僕が映画を観るようになったのは大学三年生の時だから、まだ一年と半年ほどしか経っていない。と言うのも、僕はもともと映画が大嫌いだったのだ。
金曜ロードショーウや水曜プレミアム…僕が小学生の時はまだテレビで毎晩洋画が観れた時代だったけど、どの映画を観ても爆発音やアジテーションの様な怒鳴り芝居ばかり(事実がどうかは別としても、少なくとも当時はそう思った)。
ぼんやり観ていても先は何となく読めたし、つまらなかった。いつの間にか映画をまったく観ない少年になっていた。

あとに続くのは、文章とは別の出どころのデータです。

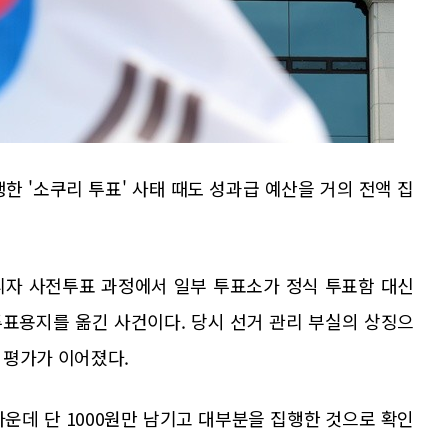
한 '소쿠리 투표' 사태 때도 성과급 예산을 거의 전액 집
리자 사전투표 과정에서 일부 투표소가 정식 투표함 대신
표용지를 옮긴 사건이다. 당시 선거 관리 부실의 상징으
 평가가 이어졌다.
운데 단 1000원만 남기고 대부분을 집행한 것으로 확인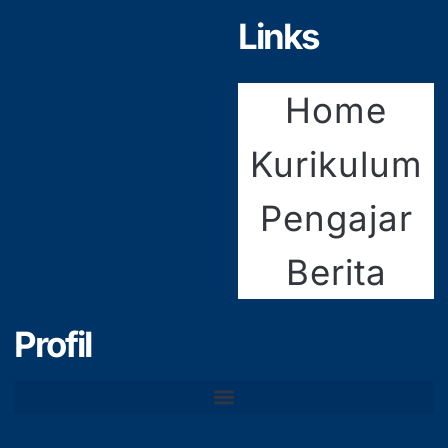
Links
Home
Kurikulum
Pengajar
Berita
Profil
Tenaga Pendidik & Kependidikan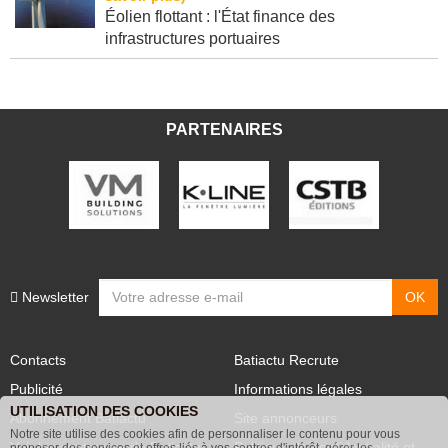
Éolien flottant : l'État finance des
infrastructures portuaires
PARTENAIRES
Newsletter
Contacts
Batiactu Recrute
Publicité
Informations légales
UTILISATION DES COOKIES
Abonnement Batiactu
Site annonceurs
Notre site utilise des cookies afin de personnaliser le contenu pour vous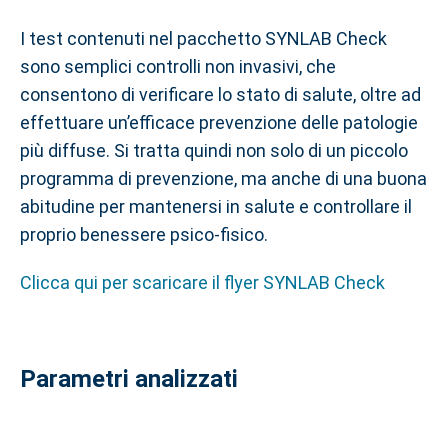
I test contenuti nel pacchetto SYNLAB Check
sono semplici controlli non invasivi, che
consentono di verificare lo stato di salute, oltre ad
effettuare un’efficace prevenzione delle patologie
più diffuse. Si tratta quindi non solo di un piccolo
programma di prevenzione, ma anche di una buona
abitudine per mantenersi in salute e controllare il
proprio benessere psico-fisico.
Clicca qui per scaricare il flyer SYNLAB Check
Parametri analizzati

大学三年生の時にたまたまタランティーノの「パルプ・フィクション」を観たのが映画を観始めたきっかけだったが、アレは本当に衝撃だった。クライマックスのレストランのシーンを固唾を飲んで見守ったあの日を、今でも鮮明に思い出せる。そしてエンドクレジットが流れ出すと同時に「ああ、俺は馬鹿だった!」と心底思ったのでした。
先日パルプ・フィクション以降に観た映画作品を数えてみた(何とも暇人である)。もちろんカウントし忘れたものもあるだろうが、僕は一年と半年ほどの間に313本の映画を観ていた。

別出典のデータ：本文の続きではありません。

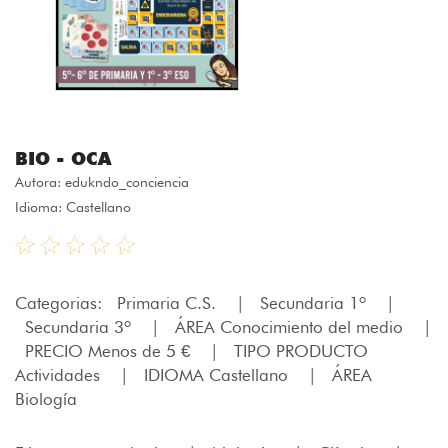
BIO - OCA
Autora:
edukndo_conciencia
Idioma: Castellano
Categorias:
Primaria C.S.
|
Secundaria 1º
|
Secundaria 3º
|
ÁREA Conocimiento del medio
|
PRECIO Menos de 5 €
|
TIPO PRODUCTO
Actividades
|
IDIOMA Castellano
|
ÁREA
Biología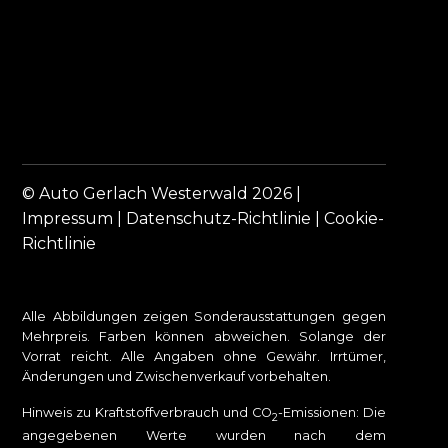
© Auto Gerlach Westerwald 2026 |
Impressum
|
Datenschutz-Richtlinie
|
Cookie-
Richtlinie
Alle Abbildungen zeigen Sonderausstattungen gegen
Mehrpreis. Farben können abweichen. Solange der
Vorrat reicht. Alle Angaben ohne Gewähr. Irrtümer,
Änderungen und Zwischenverkauf vorbehalten.
Hinweis zu Kraftstoffverbrauch und CO
-Emissionen: Die
2
angegebenen Werte wurden nach dem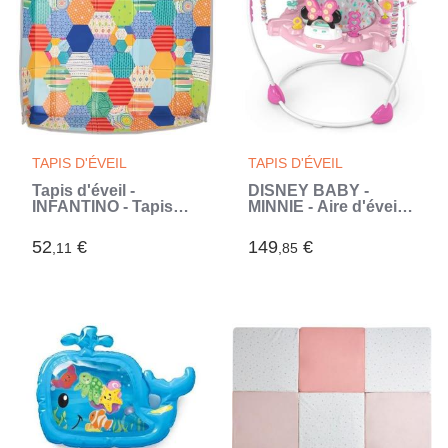
TAPIS D'ÉVEIL
TAPIS D'ÉVEIL
Tapis d'éveil -
DISNEY BABY -
INFANTINO - Tapis
MINNIE - Aire d'éveil
mousse géant pliable
bébé multi-jouets,
siege sauteur a
52
€
149
€
,11
,85
rebonds évolutif,
pivotant a 360°,
cadeau bébé (Rose)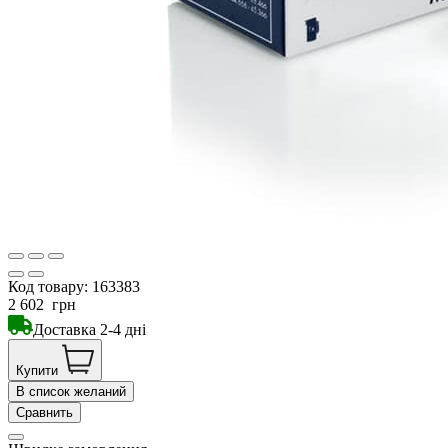
Код товару:
163383
2 602
грн
Доставка 2-4 дні
Купити
В список желаний
Сравнить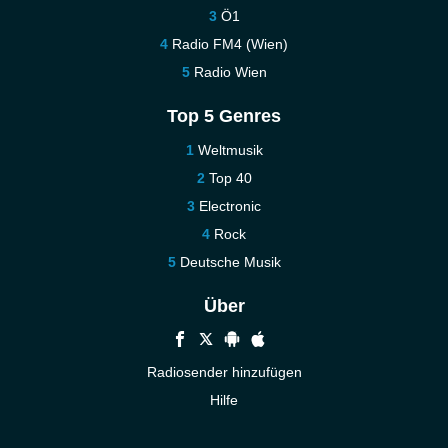
Ö1
Radio FM4 (Wien)
Radio Wien
Top 5 Genres
Weltmusik
Top 40
Electronic
Rock
Deutsche Musik
Über
Radiosender hinzufügen
Hilfe
Kontakt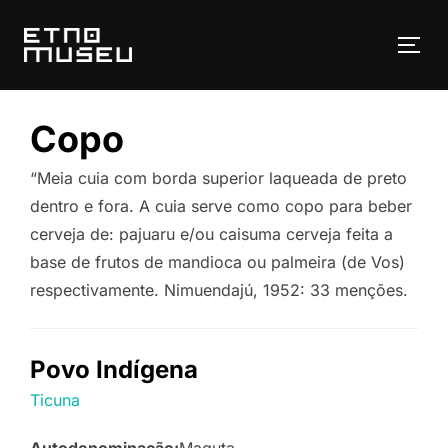
Pular
para
ALT
o
conteúdo
Copo
“Meia cuia com borda superior laqueada de preto
dentro e fora. A cuia serve como copo para beber
cerveja de: pajuaru e/ou caisuma cerveja feita a
base de frutos de mandioca ou palmeira (de Vos)
respectivamente. Nimuendajú, 1952: 33 menções.
Povo Indígena
Ticuna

いちいち数を数えるなんて真のシネフィルの御歴々からすれば、何とも滑稽かもしれないが、今まで映画というものにほぼ接したことのなかった僕にとって、とにかくたくさんの数を観るというのはとっても重要なことに感じられた。
僕は今年の三月で遂に(あるいはやっと)大学を卒業する。
大学に入っても結局何も変わらなかった気もするし、実は色々変わった様にも感じる。実際のところよく分からない。
でもそれでも一つだけ言えるのは、大学に入って映画に興味を持てたということは僕にとって貴重な財産になったということだ。
レンタルのビデオ屋(死語)で、あるいはテレビで、僕は一度も観たことのない作品に触れるようとする時、どこまでも純粋な喜びを感じることができる様になった。「いったいコレはどんな映画だろう」。その気持ちはもうずいぶん長い間忘れていたものだし、また思い出すことが出来て本当に良かったと思う。